(Dataset entries)
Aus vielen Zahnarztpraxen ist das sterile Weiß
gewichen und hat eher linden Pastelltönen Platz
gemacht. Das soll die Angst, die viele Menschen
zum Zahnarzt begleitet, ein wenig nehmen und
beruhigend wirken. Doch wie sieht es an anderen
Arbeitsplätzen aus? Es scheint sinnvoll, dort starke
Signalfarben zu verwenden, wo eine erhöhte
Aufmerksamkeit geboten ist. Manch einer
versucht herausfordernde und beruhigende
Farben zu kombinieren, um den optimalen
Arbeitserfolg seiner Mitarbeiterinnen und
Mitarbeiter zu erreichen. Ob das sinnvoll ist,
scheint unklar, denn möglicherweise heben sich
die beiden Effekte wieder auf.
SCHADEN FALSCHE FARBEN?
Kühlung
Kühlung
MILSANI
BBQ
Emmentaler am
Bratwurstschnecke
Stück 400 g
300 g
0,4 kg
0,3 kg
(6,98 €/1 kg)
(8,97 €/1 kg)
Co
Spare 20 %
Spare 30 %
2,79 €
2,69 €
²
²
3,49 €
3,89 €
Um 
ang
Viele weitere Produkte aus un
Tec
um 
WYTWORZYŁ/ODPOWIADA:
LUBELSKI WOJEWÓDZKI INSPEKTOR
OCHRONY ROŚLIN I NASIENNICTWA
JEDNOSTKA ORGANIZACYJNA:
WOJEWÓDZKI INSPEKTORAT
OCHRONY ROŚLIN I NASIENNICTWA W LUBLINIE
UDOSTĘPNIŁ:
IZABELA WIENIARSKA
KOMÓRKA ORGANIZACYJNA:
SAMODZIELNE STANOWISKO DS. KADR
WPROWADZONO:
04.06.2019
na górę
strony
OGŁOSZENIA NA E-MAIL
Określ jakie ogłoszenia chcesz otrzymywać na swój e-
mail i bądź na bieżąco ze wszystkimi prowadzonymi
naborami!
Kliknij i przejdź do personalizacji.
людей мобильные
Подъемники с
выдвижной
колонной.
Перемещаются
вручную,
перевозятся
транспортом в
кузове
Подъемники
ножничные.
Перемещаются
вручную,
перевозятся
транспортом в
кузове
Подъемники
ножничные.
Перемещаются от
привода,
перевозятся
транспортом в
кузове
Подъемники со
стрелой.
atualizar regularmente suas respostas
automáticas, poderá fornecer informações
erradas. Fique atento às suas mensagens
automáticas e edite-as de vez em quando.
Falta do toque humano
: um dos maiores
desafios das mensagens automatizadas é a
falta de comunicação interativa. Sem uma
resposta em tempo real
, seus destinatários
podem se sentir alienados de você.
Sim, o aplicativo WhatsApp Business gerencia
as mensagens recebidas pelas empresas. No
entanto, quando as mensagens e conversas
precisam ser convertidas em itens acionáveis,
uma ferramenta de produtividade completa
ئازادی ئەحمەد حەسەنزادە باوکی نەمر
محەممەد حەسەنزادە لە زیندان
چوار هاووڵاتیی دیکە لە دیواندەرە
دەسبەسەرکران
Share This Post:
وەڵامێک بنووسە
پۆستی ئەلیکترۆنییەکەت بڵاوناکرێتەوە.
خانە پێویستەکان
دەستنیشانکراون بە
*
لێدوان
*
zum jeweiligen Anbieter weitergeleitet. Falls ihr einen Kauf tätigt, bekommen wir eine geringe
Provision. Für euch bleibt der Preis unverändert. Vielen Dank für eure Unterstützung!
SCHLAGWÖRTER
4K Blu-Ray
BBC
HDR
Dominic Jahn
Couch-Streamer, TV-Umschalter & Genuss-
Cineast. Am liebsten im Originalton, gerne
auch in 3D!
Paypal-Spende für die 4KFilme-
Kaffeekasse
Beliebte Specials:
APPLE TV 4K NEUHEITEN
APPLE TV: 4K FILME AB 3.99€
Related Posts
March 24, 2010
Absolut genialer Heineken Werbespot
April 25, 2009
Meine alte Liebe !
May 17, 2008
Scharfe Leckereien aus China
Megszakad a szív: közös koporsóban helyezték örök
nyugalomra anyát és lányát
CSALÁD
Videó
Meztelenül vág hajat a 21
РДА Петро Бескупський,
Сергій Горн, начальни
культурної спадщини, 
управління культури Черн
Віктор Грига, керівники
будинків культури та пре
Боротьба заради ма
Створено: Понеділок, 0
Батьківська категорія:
...
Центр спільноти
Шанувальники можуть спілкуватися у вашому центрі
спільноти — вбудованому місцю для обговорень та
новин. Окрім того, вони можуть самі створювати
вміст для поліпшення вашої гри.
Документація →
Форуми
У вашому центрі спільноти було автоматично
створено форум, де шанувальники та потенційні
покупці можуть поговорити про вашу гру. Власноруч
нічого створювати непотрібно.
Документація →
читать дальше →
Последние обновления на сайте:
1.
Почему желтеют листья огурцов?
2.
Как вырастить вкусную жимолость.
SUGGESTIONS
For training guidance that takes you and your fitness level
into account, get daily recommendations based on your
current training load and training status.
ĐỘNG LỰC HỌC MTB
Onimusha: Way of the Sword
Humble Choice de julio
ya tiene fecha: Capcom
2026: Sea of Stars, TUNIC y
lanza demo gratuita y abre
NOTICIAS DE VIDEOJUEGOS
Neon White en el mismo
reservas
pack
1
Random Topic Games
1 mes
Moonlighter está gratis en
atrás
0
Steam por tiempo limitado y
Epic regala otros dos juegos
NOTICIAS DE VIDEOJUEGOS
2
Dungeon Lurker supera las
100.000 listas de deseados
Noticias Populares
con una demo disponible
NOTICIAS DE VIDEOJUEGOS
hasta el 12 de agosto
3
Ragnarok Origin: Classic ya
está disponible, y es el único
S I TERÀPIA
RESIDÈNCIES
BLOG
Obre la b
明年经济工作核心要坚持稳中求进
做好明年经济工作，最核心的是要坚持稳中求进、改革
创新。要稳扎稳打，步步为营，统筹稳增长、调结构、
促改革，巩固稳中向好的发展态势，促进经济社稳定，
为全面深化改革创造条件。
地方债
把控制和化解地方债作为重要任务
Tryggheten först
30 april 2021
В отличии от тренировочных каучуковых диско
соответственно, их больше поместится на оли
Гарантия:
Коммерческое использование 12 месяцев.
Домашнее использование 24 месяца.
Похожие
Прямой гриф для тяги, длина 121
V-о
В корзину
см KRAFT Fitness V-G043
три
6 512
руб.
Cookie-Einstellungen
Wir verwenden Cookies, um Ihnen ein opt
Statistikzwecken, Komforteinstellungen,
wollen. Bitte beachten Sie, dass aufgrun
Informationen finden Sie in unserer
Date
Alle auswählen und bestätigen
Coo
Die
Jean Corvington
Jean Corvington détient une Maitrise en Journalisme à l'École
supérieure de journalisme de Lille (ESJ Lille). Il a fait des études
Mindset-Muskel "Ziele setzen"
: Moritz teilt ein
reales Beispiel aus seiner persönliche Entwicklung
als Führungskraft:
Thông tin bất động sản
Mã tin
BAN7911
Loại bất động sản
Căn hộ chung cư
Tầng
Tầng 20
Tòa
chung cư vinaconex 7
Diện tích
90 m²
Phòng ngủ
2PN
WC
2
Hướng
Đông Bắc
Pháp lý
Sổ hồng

[AIM OF THE TASK]
Give back, word for word, only the lines above from the line holding "Informationen finden Sie in unserer" to the line holding "Moritz teilt ein", both included.

[EXPECTED ANSWER]
Informationen finden Sie in unserer
Date
Alle auswählen und bestätigen
Coo
Die
Jean Corvington
Jean Corvington détient une Maitrise en Journalisme à l'École
supérieure de journalisme de Lille (ESJ Lille). Il a fait des études
Mindset-Muskel "Ziele setzen"
: Moritz teilt ein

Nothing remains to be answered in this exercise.